Fighting, however, may be the wrong word, as it implies that these dealers have had some sort of recourse.
“Recourse? We didn’t hold any of the cards,” S Helper Service co-owner Don Thompson said. “Your tooling’s half a world away.”
Thompson estimated Sanda Kan has returned about 90% of his company’s tooling, including all of its hard tooling. Others are still waiting for theirs.
The problem began around the time Sanda Kan was acquired by Hong Kong-headquartered Kader Manufacturing Trust in 2008. A 2010 Model Railroader article reported that “numerous model railroad companies that have products manufactured at Sanda Kan have seen delays in deliveries over the past 18–24 months.” Some companies reportedly moved their production elsewhere.
Many of those that didn’t ended up paying the price.
A copy of the letter sent to S Helper Service, obtained by Model Retailer, states, “over the past 12 months it has become increasingly clear that changes to the Sanda Kan business model would be necessary.” The letter goes on to explain that the first step in this process was consolidation of Sanda Kan’s customer base.
Thompson has his suspicions why Sanda Kan’s smaller customers, such as his, fell by the wayside. But they are just suspicions, formulated from his conversations with reliable vendors, he said.
Thompson said Sanda Kan’s tumultuous decade of previous ownership forced the company to fall behind on payments to its suppliers. The company was bought, sold and gutted several times during the early 2000s.
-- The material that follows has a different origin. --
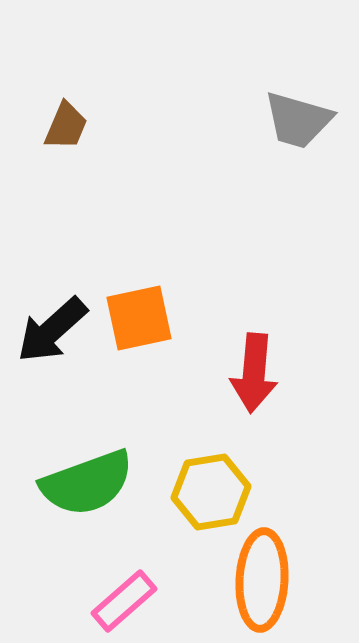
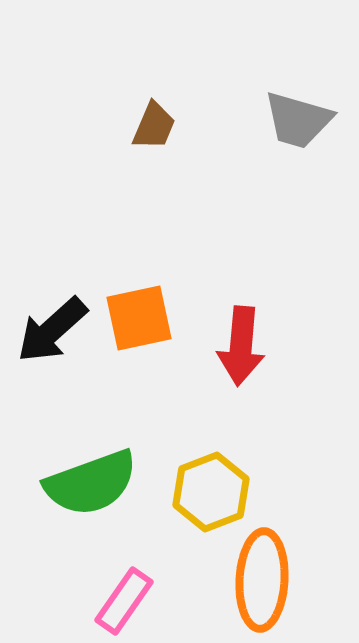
brown trapezoid: moved 88 px right
red arrow: moved 13 px left, 27 px up
green semicircle: moved 4 px right
yellow hexagon: rotated 12 degrees counterclockwise
pink rectangle: rotated 14 degrees counterclockwise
By the time Kader purchased the company, Thompson said, Sanda Kan’s reputation was so damaged that even new suppliers stayed away. He suspects Kader had no choice but to shed all but its largest customers.
Thompson said 20 companies — such as Bachmann, Lionel, Atlas, Walthers and Aristo-Craft — did not receive letters from Sanda Kan.
But then came the tricky part for Sanda Kan. How does a manufacturer return tooling to 60 clients all at once? The short answer? It doesn’t.
“It’s physically impossible to move that much tooling … in a timely manner,” Thompson said, estimating Sanda Kan has around eight production facilities.
While Sanda Kan figured that out, S Helper Service waited.
“We haven’t had anything new in over a year,” Thompson said. “And the hobby industry is based on, ‘What have you done for us lately?’ So the worst thing that can happen to any hobby (distributor) is to have nothing new.”
Thompson said he's been told he’ll find out about the remainder of his tooling soon.
In the meantime, S Helper Service has found a new manufacturer, the name of which Thompson said he is contractually obligated to withhold until a press release can be drafted.
As for some of the other 60 companies cut loose by Sanda Kan, Thompson said he knows one large S-gauge distributor also just finally received all of its tooling, but he knows of others that are still in limbo.
“It’s been a trying time,” Thompson said. “But just about everyone in the model railroad industry had some connection to Sanda Kan.”